我至今还记得,当时我们有一个煤油炉,当我们走向船头围成一圈时,整条船顿时有了些生气——大家通常都喜欢享用一杯茶。但是,在我们大约八小时的艰难航行中,这个小女孩一刻也没有离开过船尾,只是呆呆地在船尾望着船一路在黑暗中航行。她的那只手一直紧紧地护在她的胸前,我猜她可能在那儿放了些钱或者些许珠宝,总之是一件有人让她一定要看好、不能使之受损的东西。你可能会说,要是当时你在那样的情况下,你不会感到有什么可好奇的。但在船上站八个小时,那可是非常漫长的,你的大脑肯定会想点儿什么东西。我记得,我用毛毯将那个小女孩紧紧裹住,一直没松开——她允许我这么做。整个行程的大部分时间,我们都站着,直到地平线上出现了一丝曙光。我感觉她在打瞌睡。她开始靠着我,她放在胸前的那只手也一点点慢慢放松了。里面没有任何东西!什么也没有!我把她的手握在我的手里搓了搓,想给她哪怕一点点的温暖。我想,一路走来,我们一定得到了上帝的保佑——那条小小的充满油污的拖网渔船,在黑漆漆的大海里一路驶来,就像从伤口上洗掉的一个血凝块。

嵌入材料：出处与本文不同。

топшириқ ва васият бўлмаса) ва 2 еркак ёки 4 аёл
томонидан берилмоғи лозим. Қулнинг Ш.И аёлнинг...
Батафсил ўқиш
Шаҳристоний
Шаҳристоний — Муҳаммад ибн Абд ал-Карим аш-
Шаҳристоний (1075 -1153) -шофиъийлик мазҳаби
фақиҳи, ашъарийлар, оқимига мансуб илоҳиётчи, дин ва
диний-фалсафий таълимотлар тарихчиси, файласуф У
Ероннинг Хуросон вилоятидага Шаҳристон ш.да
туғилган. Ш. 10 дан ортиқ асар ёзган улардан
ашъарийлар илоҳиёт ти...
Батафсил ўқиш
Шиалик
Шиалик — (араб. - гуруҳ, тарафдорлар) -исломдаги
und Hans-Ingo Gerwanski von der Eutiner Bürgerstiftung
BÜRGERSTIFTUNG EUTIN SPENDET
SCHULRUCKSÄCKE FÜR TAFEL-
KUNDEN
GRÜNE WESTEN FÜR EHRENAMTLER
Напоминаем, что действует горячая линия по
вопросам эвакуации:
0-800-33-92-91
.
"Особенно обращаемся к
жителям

在我的这部小说的文件夹里,小说开头的草稿纸多达40页,也许有点夸张。这似乎有点过于执着,但毕竟那是一部小说的开头啊,所以必须将它写好。在过去的写作生涯中,我发现,通过对某个情节的不断推敲和反复修改,最后发现的往往不仅仅是一个新的意象或是一个更加生动的词语,而是某种远比这些更加深刻的根本性的东西。比如在上面这部小说中,我慢慢意识到,之所以要用小女孩以外的人的口吻来讲述那一情节,是因为女主角——那位小女孩还无法记住当时所发生的一切。逃难已经给她的精神造成了巨大的创伤,她没法回忆自己见证父亲死亡的情景,直到她50岁的时候。当我意识到这一点时,我更加清楚我所讲述的是一个怎样的故事、故事的情节应该如何发展成形。我创造了一个非常好的契机,让我小说的女主人公20年后在电视上看到了那部拍摄于20世纪80年代的纪录片,纪录片中对那个女人的采访不仅让读者对女主人公有了第一印象,也勾起了她的童年记忆。

只要还剩一口气,就可以从头再来。

——贝尔托·布莱希特(Bertolt Brecht)

附言

一个小孩学着在一个圆圈上面画上另一个圆圈,再在这个圆圈上面画两个小三角形,在圆圈底部画一条曲线,这些图案的组合产生了一个完全不同的事物:一只猫。这个小孩在一个正方形的顶部又画了一个正方形,然后把长方形的四个角连起来,竟然把两个正方形变成了一个立体图形!虽然这些简单的小把戏是可以教会的,但它们具有创造性的本质,这个过程不是把几个元素组成一个大于部分之和的整体,而是组成一个完全不同的整体。把不同元素组成一个统一整体就是创造性使然,即从洋葱发芽到《格尔尼卡》(Guernica)[1]画作的完成。在人类胚胎或者短篇小说的孕育过程中,发生了两种不同事物的结合,即细胞或者是形象的结合,而这两种事物此前从未被结合过。这一结合促使其他细胞、形象和思想以一种刻意的模式累积。这种模式对这一事物而言是独一无二的,如果这种模式缺乏内在的联系,就会导致事物流产或夭折。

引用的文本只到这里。